Los chavales, de entre 9 y 11 años, se fueron sumando a la iniciativa a medida que esta iba tomando cuerpo. «Primero iban a ser dos aulas de 5º y 6º, pero al final se han animado más», explica Cristina.

La idea era tan sencilla como directa: llevar a los chavales hasta la plaza, cercana al centro escolar, para realizar allí una limpieza de las calles, algo que sin duda «tiene un impacto social sobre la gente que está allí». Ver a los alumnos con sus bolsas recogiendo las colillas de ese cenicero del coche que algún desaprensivo ha decidido vaciar sobre el asfalto, en lugar de hacerlo en la papelera, es sin duda un motivo de reflexión para cualquier adulto que lo vea. «Es una iniciativa con un impacto educativo, pero también social», afirma la docente.

El proyecto, además, contó enseguida con apoyos externos.
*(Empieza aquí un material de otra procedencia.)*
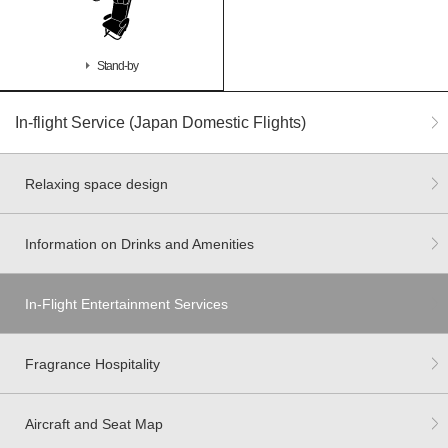
Stand-by
In-flight Service (Japan Domestic Flights)
Relaxing space design
Information on Drinks and Amenities
In-Flight Entertainment Services
Fragrance Hospitality
Aircraft and Seat Map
Entidades de la zona como la asociación de vecinos, el grupo ecologista poblado Verde en Acción, del Poblado Dirigido de Orcasitas, mostraron su solidaridad, y el supermercado Covirán ofreció las bolsas de plástico que usaron los niños y la lejía con la que los mayores adecentaron los bajos de la zona comercial.

Además, la Junta Municipal ha cedido una estructura en forma de iglú que quedará expuesta en la zona con carteles hechos por los propios chavales en los que explican qué les gusta de su barrio y qué cambiarían en el mismo. Otra llamada a la reflexión en una zona especialmente castigada por el desempleo y que aún mantiene su histórico espíritu reivindicativo.